Les personnes vivant avec cette double identité présentent souvent un écart important entre leur potentiel et leurs performances. Elles peuvent avoir d’excellentes compétences verbales mais de faibles capacités rédactionnelles, ou être capables de résoudre mentalement des problèmes complexes tout en peinant avec l’arithmétique de base ou la gestion du temps. Elles peuvent s’exprimer comme des adultes mais nécessiter un soutien pour organiser leurs devoirs ou suivre des routines quotidiennes. Parfois, elles peuvent se concentrer intensément sur un sujet qu’elles apprécient, tout en trouvant presque impossible d’accomplir une tâche qu’elles jugent ennuyeuse ou répétitive.

Ce profil irrégulier peut les faire paraître incohérents. Les enseignants peuvent louer leur pensée créative un jour et exprimer leur inquiétude quant à leur inattention le lendemain. Les parents peuvent ne pas comprendre comment quelqu’un de si perspicace peut également sembler si distrait ou dépassé. Ces contradictions peuvent dérouter les systèmes de soutien et faire en sorte que la personne ait l’impression que personne ne la voit réellement.

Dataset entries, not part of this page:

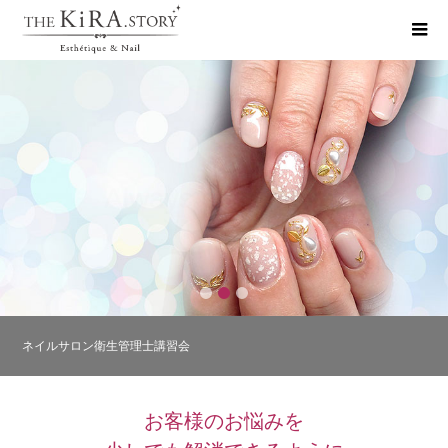
Always challenging
常に努力し成長し続けること
1
2
3
ネイルサロン衛生管理士講習会
ブログ更新-目を大きくぱっちりさせたい方やまぶたが重く感じる方、眼瞼
下垂などでお悩みの方に
お客様のお悩みを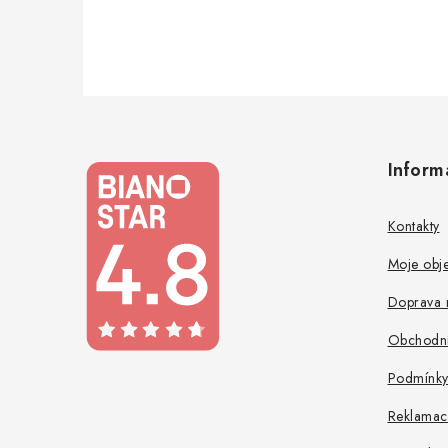
Z
á
Inform
p
a
Kontakty
t
Moje obj
í
Doprava 
Obchodní
Podmínky
Reklamac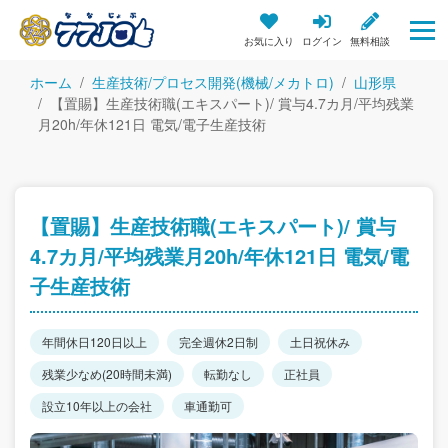
お気に入り
ログイン
無料相談
ホーム
生産技術/プロセス開発(機械/メカトロ)
山形県
【置賜】生産技術職(エキスパート)/ 賞与4.7カ月/平均残業
月20h/年休121日 電気/電子生産技術
【置賜】生産技術職(エキスパート)/ 賞与
4.7カ月/平均残業月20h/年休121日 電気/電
子生産技術
年間休日120日以上
完全週休2日制
土日祝休み
残業少なめ(20時間未満)
転勤なし
正社員
設立10年以上の会社
車通勤可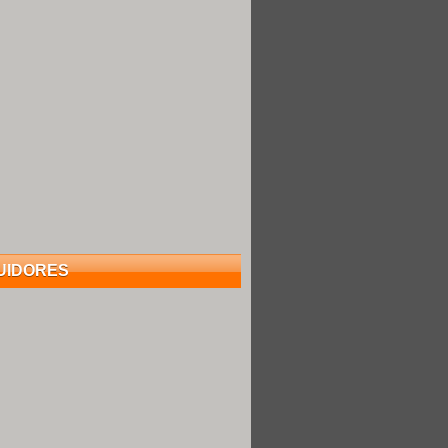
UIDORES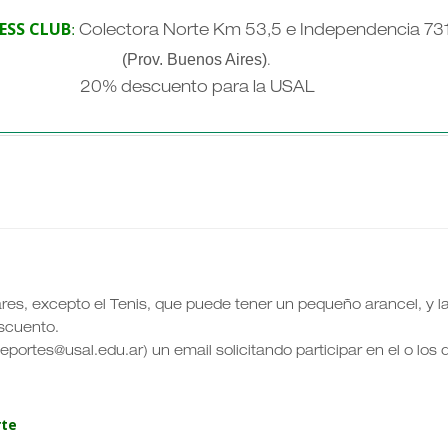
ESS CLUB
:
Colectora Norte Km 53,5 e Independencia 73
(Prov. Buenos Aires)
.
20% descuento para la USAL
ares, excepto el Tenis, que puede tener un pequeño arancel, y l
scuento.
eportes@usal.edu.ar) un email solicitando participar en el o los
rte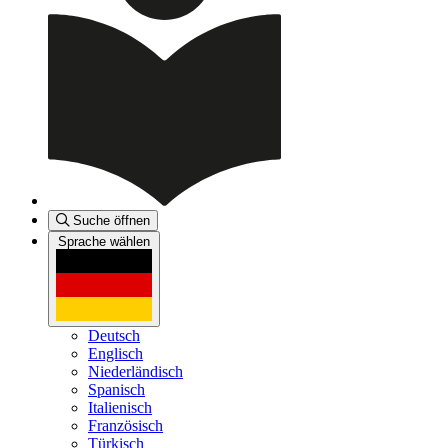
Suche öffnen
Sprache wählen
Deutsch
Englisch
Niederländisch
Spanisch
Italienisch
Französisch
Türkisch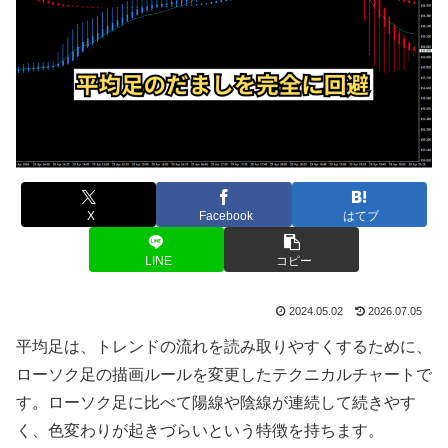
X
Facebook
はてブ
LINE
コピー
2024.05.02
2026.07.05
平均足は、トレンドの流れを読み取りやすくするために、
ローソク足の描画ルールを変更したテクニカルチャートで
す。ローソク足に比べて陽線や陰線が連続して続きやす
く、色変わりが起きづらいという特徴を持ちます。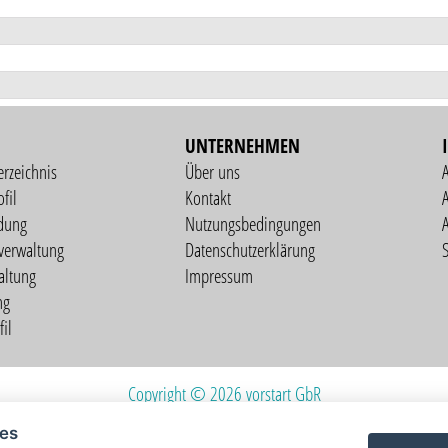
UNTERNEHMEN
erzeichnis
Über uns
fil
Kontakt
A
dung
Nutzungsbedingungen
verwaltung
Datenschutzerklärung
S
altung
Impressum
ng
il
Copyright © 2026 vorstart GbR
ies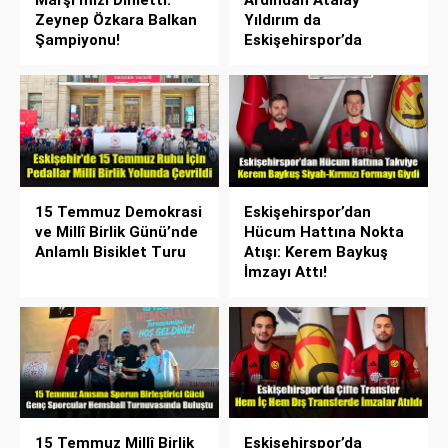
Zeynep Özkara Balkan
Yıldırım da
Şampiyonu!
Eskişehirspor’da
15 Temmuz Demokrasi
Eskişehirspor’dan
ve Millî Birlik Günü’nde
Hücum Hattına Nokta
Anlamlı Bisiklet Turu
Atışı: Kerem Baykuş
İmzayı Attı!
15 Temmuz Millî Birlik
Eskişehirspor’da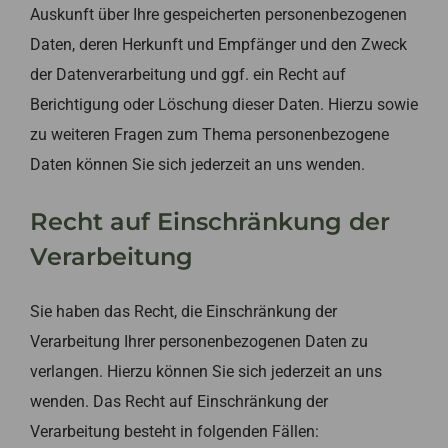
Auskunft über Ihre gespeicherten personenbezogenen
Daten, deren Herkunft und Empfänger und den Zweck
der Datenverarbeitung und ggf. ein Recht auf
Berichtigung oder Löschung dieser Daten. Hierzu sowie
zu weiteren Fragen zum Thema personenbezogene
Daten können Sie sich jederzeit an uns wenden.
Recht auf Einschränkung der
Verarbeitung
Sie haben das Recht, die Einschränkung der
Verarbeitung Ihrer personenbezogenen Daten zu
verlangen. Hierzu können Sie sich jederzeit an uns
wenden. Das Recht auf Einschränkung der
Verarbeitung besteht in folgenden Fällen: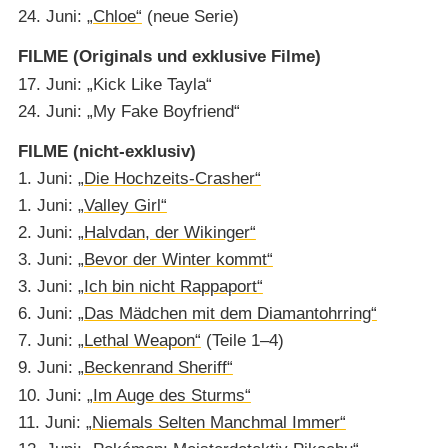
24. Juni:
„Chloe“
(neue Serie)
FILME (Originals und exklusive Filme)
17. Juni: „Kick Like Tayla“
24. Juni: „My Fake Boyfriend“
FILME (nicht-exklusiv)
1. Juni:
„Die Hochzeits-Crasher“
1. Juni:
„Valley Girl“
2. Juni:
„Halvdan, der Wikinger“
3. Juni:
„Bevor der Winter kommt“
3. Juni:
„Ich bin nicht Rappaport“
6. Juni:
„Das Mädchen mit dem Diamantohrring“
7. Juni:
„Lethal Weapon“
(Teile 1⁠–⁠4)
9. Juni:
„Beckenrand Sheriff“
10. Juni:
„Im Auge des Sturms“
11. Juni:
„Niemals Selten Manchmal Immer“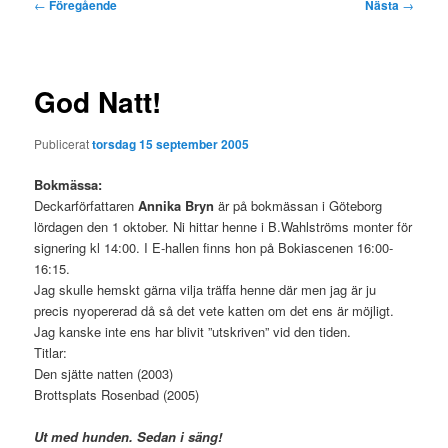
Inläggsnavigering
←
Föregående
Nästa
→
God Natt!
Publicerat
torsdag 15 september 2005
Bokmässa:
Deckarförfattaren
Annika Bryn
är på bokmässan i Göteborg
lördagen den 1 oktober. Ni hittar henne i B.Wahlströms monter för
signering kl 14:00. I E-hallen finns hon på Bokiascenen 16:00-
16:15.
Jag skulle hemskt gärna vilja träffa henne där men jag är ju
precis nyopererad då så det vete katten om det ens är möjligt.
Jag kanske inte ens har blivit ”utskriven” vid den tiden.
Titlar:
Den sjätte natten (2003)
Brottsplats Rosenbad (2005)
Ut med hunden. Sedan i säng!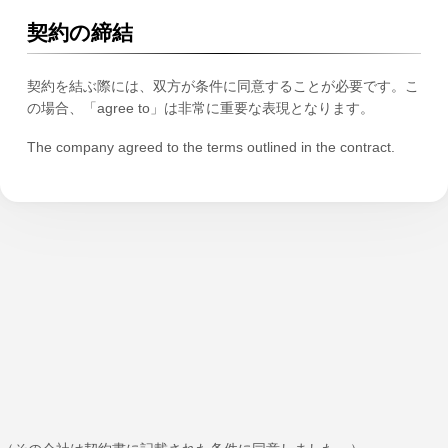
契約の締結
契約を結ぶ際には、双方が条件に同意することが必要です。こ
の場合、「agree to」は非常に重要な表現となります。
The company agreed to the terms outlined in the contract.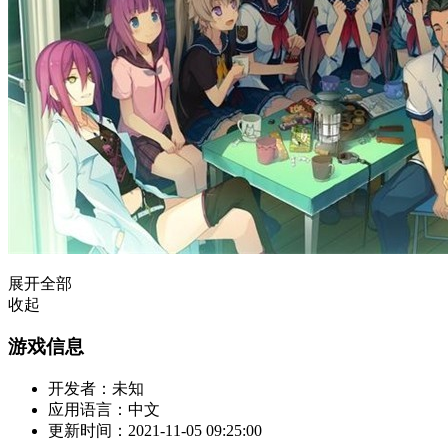
展开全部
收起
游戏信息
开发者：
未知
应用语言：
中文
更新时间：
2021-11-05 09:25:00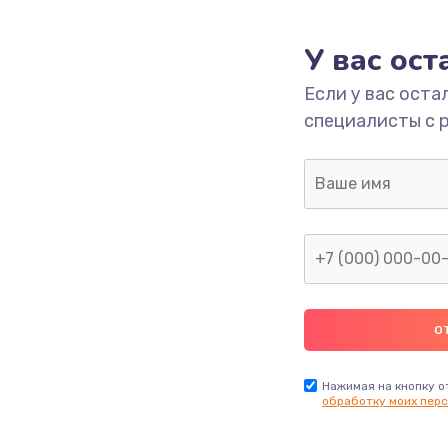
У вас ос
Если у вас оста
специалисты с 
Нажимая на кнопку о
обработку моих перс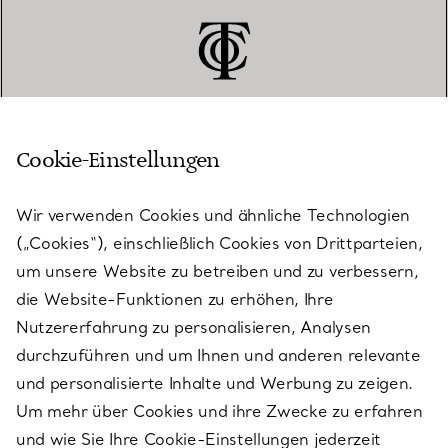
Cookie-Einstellungen
KUNDENSERVICE
Wir verwenden Cookies und ähnliche Technologien
(„Cookies“), einschließlich Cookies von Drittparteien,
SERVICES
um unsere Website zu betreiben und zu verbessern,
die Website-Funktionen zu erhöhen, Ihre
Nutzererfahrung zu personalisieren, Analysen
ÜBER TIFFANY & CO.
durchzuführen und um Ihnen und anderen relevante
und personalisierte Inhalte und Werbung zu zeigen.
Um mehr über Cookies und ihre Zwecke zu erfahren
RECHTLICHE HINWEISE
und wie Sie Ihre Cookie-Einstellungen jederzeit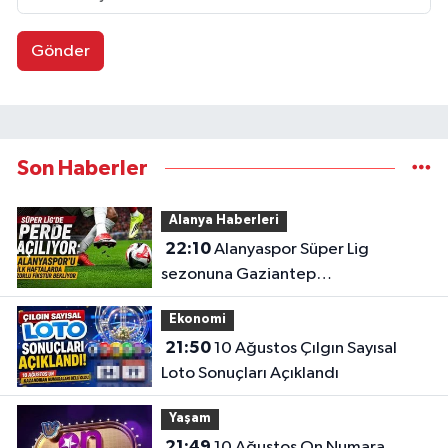
Gönder
Son Haberler
Alanya Haberleri
22:10
Alanyaspor Süper Lig
sezonuna Gaziantep
deplasmanında başlıyor
Ekonomi
21:50
10 Ağustos Çılgın Sayısal
Loto Sonuçları Açıklandı
Yaşam
21:49
10 Ağustos On Numara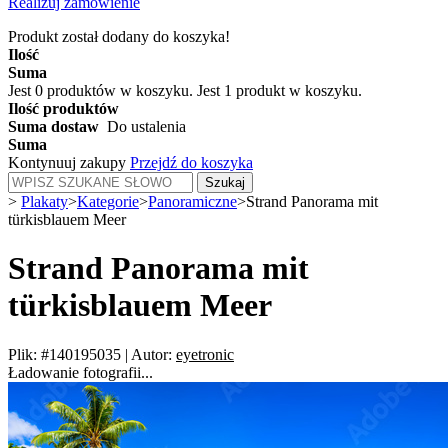
Realizuj zamówienie
Produkt został dodany do koszyka!
Ilość
Suma
Jest
0
produktów w koszyku.
Jest 1 produkt w koszyku.
Ilość produktów
Suma dostaw
Do ustalenia
Suma
Kontynuuj zakupy
Przejdź do koszyka
Szukaj
>
Plakaty
>
Kategorie
>
Panoramiczne
>
Strand Panorama mit
türkisblauem Meer
Strand Panorama mit
türkisblauem Meer
Plik: #140195035
|
Autor:
eyetronic
Ładowanie fotografii...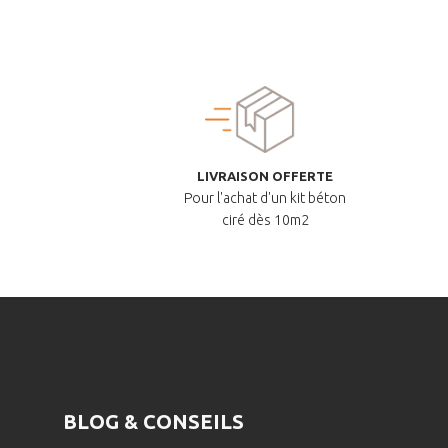
LIVRAISON OFFERTE
Pour l'achat d'un kit béton
ciré dès 10m2
BLOG & CONSEILS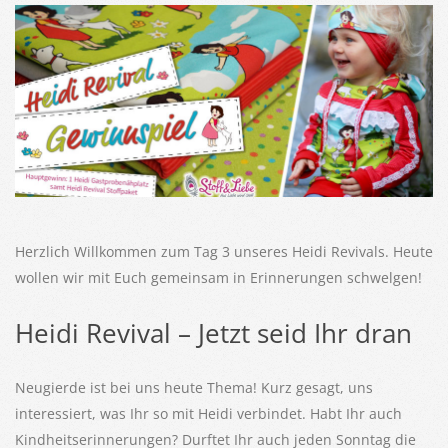
Herzlich Willkommen zum Tag 3 unseres Heidi Revivals. Heute
wollen wir mit Euch gemeinsam in Erinnerungen schwelgen!
Heidi Revival – Jetzt seid Ihr dran
Neugierde ist bei uns heute Thema! Kurz gesagt, uns
interessiert, was Ihr so mit Heidi verbindet. Habt Ihr auch
Kindheitserinnerungen? Durftet Ihr auch jeden Sonntag die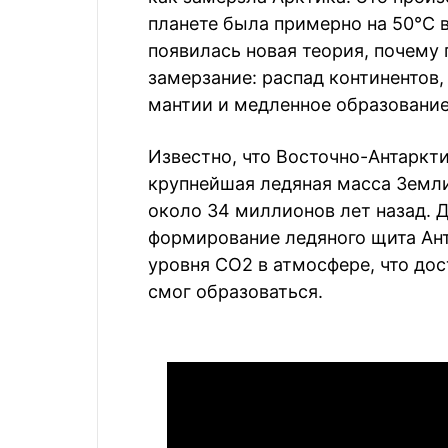
планете была примерно на 50°C в
появилась новая теория, почему
замерзание: распад континентов,
мантии и медленное образование
Известно, что Восточно-Антаркт
крупнейшая ледяная масса Земли
около 34 миллионов лет назад. Д
формирование ледяного щита Ан
уровня CO2 в атмосфере, что дос
смог образоваться.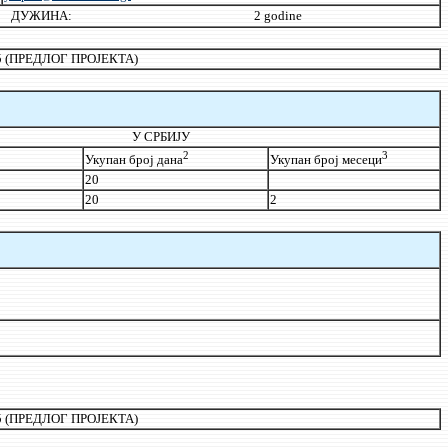
ДУЖИНА:
2 godine
 (ПРЕДЛОГ ПРОЈЕКТА)
У СРБИЈУ
2
3
Укупан број дана
Укупан број месеци
20
20
2
 (ПРЕДЛОГ ПРОЈЕКТА)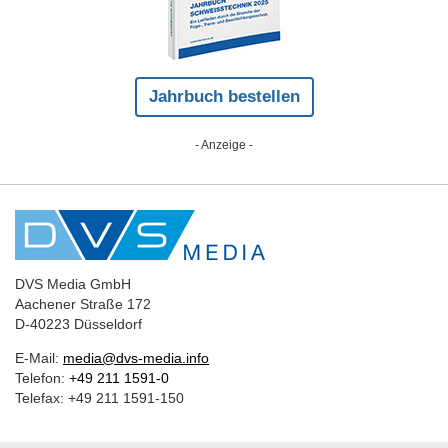
Jahrbuch bestellen
- Anzeige -
DVS Media GmbH
Aachener Straße 172
D-40223 Düsseldorf
E-Mail:
media@dvs-media.info
Telefon:
+49 211 1591-0
Telefax: +49 211 1591-150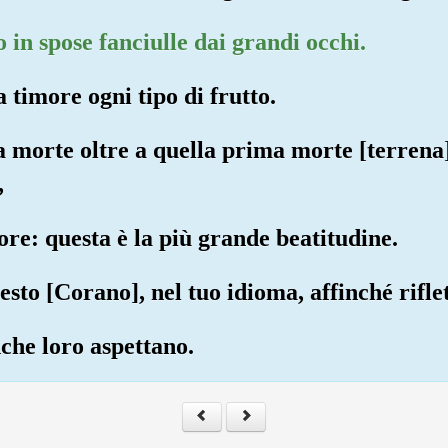
 in spose fanciulle dai grandi occhi.
 timore ogni tipo di frutto.
 morte oltre a quella prima morte [terrena].
,
ore: questa è la più grande beatitudine.
sto [Corano], nel tuo idioma, affinché rifle
che loro aspettano.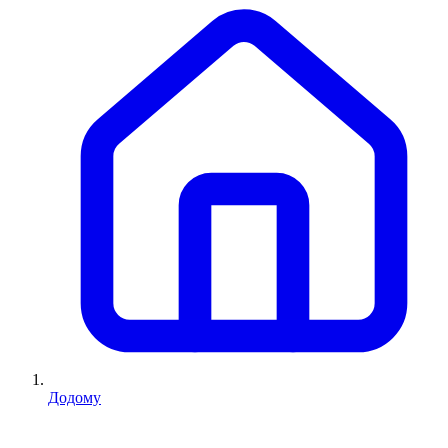
Додому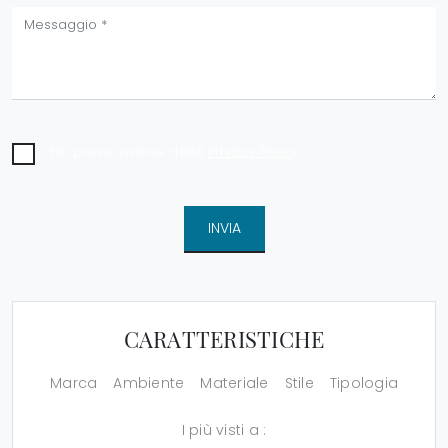
Ho preso visione della
Privacy Policy
INVIA
CARATTERISTICHE
Marca
Ambiente
Materiale
Stile
Tipologia
I più visti a :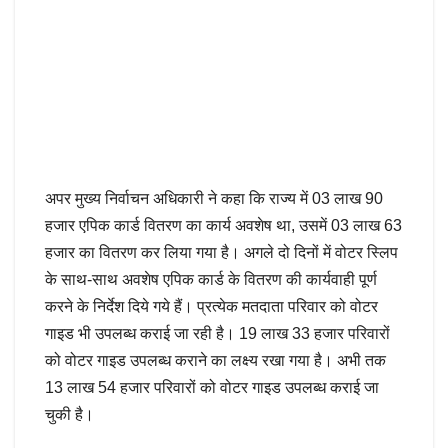
अपर मुख्य निर्वाचन अधिकारी ने कहा कि राज्य में 03 लाख 90
हजार एपिक कार्ड वितरण का कार्य अवशेष था, उसमें 03 लाख 63
हजार का वितरण कर लिया गया है। अगले दो दिनों में वोटर स्लिप
के साथ-साथ अवशेष एपिक कार्ड के वितरण की कार्यवाही पूर्ण
करने के निर्देश दिये गये हैं। प्रत्येक मतदाता परिवार को वोटर
गाइड भी उपलब्ध कराई जा रही है। 19 लाख 33 हजार परिवारों
को वोटर गाइड उपलब्ध कराने का लक्ष्य रखा गया है। अभी तक
13 लाख 54 हजार परिवारों को वोटर गाइड उपलब्ध कराई जा
चुकी है।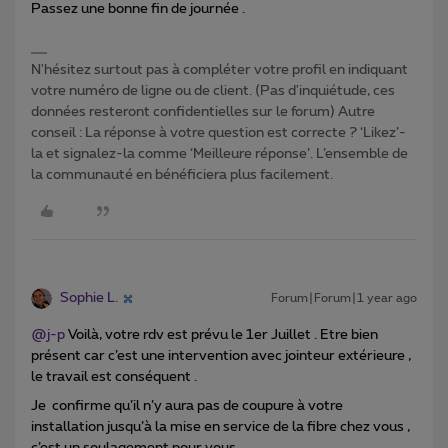
Passez une bonne fin de journée .
N'hésitez surtout pas à compléter votre profil en indiquant
votre numéro de ligne ou de client. (Pas d'inquiétude, ces
données resteront confidentielles sur le forum) Autre
conseil : La réponse à votre question est correcte ? ‘Likez’-
la et signalez-la comme ‘Meilleure réponse’. L’ensemble de
la communauté en bénéficiera plus facilement.
Sophie L.
Forum|Forum|1 year ago
@j-p
Voilà, votre rdv est prévu le 1er Juillet . Etre bien
présent car c’est une intervention avec jointeur extérieure ,
le travail est conséquent .
Je confirme qu’il n’y aura pas de coupure à votre
installation jusqu’à la mise en service de la fibre chez vous ,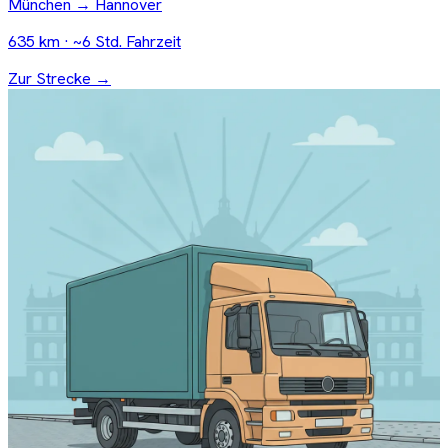
München → Hannover
635 km · ~6 Std. Fahrzeit
Zur Strecke →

Émotionnellement, ces personnes peuvent être très sensibles – tant à leurs propres sentiments qu’à ceux des autres. Beaucoup éprouvent de la frustration, de l’anxiété, voire de la dépression, surtout si leurs besoins ne sont pas correctement pris en compte. Le désir de réussir peut entrer en conflit avec la peur d’être « démasqué », en particulier si elles ont appris à dissimuler leurs difficultés. Certaines développent du perfectionnisme, s’efforçant toujours d’être à la hauteur de leur potentiel tout en craignant secrètement de ne pas être à la hauteur. D’autres peuvent sous-performer intentionnellement, simplement pour éviter la pression ou l’attention.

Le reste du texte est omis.